Description of problem: See https://issues.apache.org/jira/browse/QPID-1917 Version-Release number of selected component (if applicable): Qpid built from trunk on 18th June 2009.
The bug is that we never wait for the async IO to complete on dequeue. In a txn we block on the AIO on the queue. On enqueue we don't ack until the AIO completed. On dequeue, we don't wait to send the ack... isDequeueComplete()... before sending the ack for dequeue.
Initial test overview: * Start a broker with a store: ./qpidd --load-module path/to/msgstore.so --auth no --data-dir path/to/datadir --log-enable info+ --port 0 * Load the broker (and store) with 24 persistent messages (contained in file messages.txt): ./sender -b localhost -p ${PORT} --exchange TEST_EXCHANGE --routing-key TEST_QUEUE --durable yes < messages.txt * Consume 8 messages, 5 at a time, then kill the broker: ./receiver -b localhost -p ${PORT} --messages 8 --ack-frequency 5 --credit-window 5 --queue TEST_QUEUE --trace; kill -9 ${BROKER_PID} * Restart the broker and consume the remaining messages, making sure that there are no duplicates. This usually fails and all of the 8 messages consumed in the previous step are resent. Immediately after the test completes and the broker is killed, the store dequeue records in the store write cache are lost as the store's flush timer has not fired yet. However, if the broker is stopped rather than killed (using -TERM), then the store is flushed and the records are written prior to the broker terminating, and the test passes (no dups). The java test referred to in the Apache Jira above was thought to be stopping (rather than killing) the broker, but appears to first stop then immediately kill the broker. However, in spite of this, there is still a missing piece in the broker which is exposed by this kill test - which should not fail. The receiver should not exit until the dequeues have hit the disk. Currently, the dequeues are not flushed by the broker at the end of the receive portion of the test, even though the broker affirms that the MessageAcceptBodys are complete.
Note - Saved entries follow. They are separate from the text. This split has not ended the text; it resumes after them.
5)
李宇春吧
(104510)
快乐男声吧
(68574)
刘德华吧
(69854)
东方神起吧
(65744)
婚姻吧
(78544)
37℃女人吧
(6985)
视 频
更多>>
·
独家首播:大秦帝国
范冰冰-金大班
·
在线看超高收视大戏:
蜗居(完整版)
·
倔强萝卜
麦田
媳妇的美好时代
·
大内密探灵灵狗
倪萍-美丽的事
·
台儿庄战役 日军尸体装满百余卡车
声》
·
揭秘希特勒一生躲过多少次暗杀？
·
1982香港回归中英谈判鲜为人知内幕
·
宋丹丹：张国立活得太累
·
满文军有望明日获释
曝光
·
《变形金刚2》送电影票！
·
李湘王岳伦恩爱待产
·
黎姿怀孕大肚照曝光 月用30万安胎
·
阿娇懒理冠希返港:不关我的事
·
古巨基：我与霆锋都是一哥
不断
More details on the test above: 1. Create a message file messages.txt containing 24 messages, one message per line: message_01 message_02 ... message_24 2. In one window, start a broker after removing the previous store: rm -rf ~/.qpidd /tmp/lock /tmp/systemId /tmp/rhm ./qpidd --load-module /path/to/msgstore.so --auth no --data-dir /tmp --log-enable info+ --port 0 pgrep qpidd Note both the port number printed by the broker and the return of the pgrep for the pid - these are needed for steps 3 and 4. 3. In another window in the test dir, prepare the broker and store by doing the following (the port number is that observed above): export PORT=12345 qpid-config -a localhost:${PORT} add exchange direct TEST_EXCHANGE qpid-config -a localhost:${PORT} add queue TEST_QUEUE --durable qpid-config -a localhost:${PORT} bind TEST_EXCHANGE TEST_QUEUE TEST_QUEUE ./sender -b localhost -p ${PORT} --exchange TEST_EXCHANGE --routing-key TEST_QUEUE --durable yes < messages.txt 4. Now extract a small number of messages and immediately kill the broker (the PID used in the kill is that observed in step 2 above): ./receiver -b localhost -p ${PORT} --messages 8 --ack-frequency 5 --credit-window 5 --queue TEST_QUEUE; kill -9 4321 5. Restart the broker and rerun receiver to receive the remaining messages: ./qpidd --load-module /path/to/msgstore.so --auth no --data-dir /tmp --log-enable info+ --port 0 ./receiver -b localhost -p ${PORT} --messages 16 --ack-frequency 5 --credit-window 5 --queue TEST_QUEUE Alternatively, look at the store and check for the presence of the 8 dequeue records. If the store source is checked out, then the jhexdump script will help: ./tests/jrnl/jhexdump /tmp/rhm/jrnl/000d/TEST_QUEUE will create files j0.txt through j7.txt. Look at the j0.txt file to see the enqueue and dequeue records.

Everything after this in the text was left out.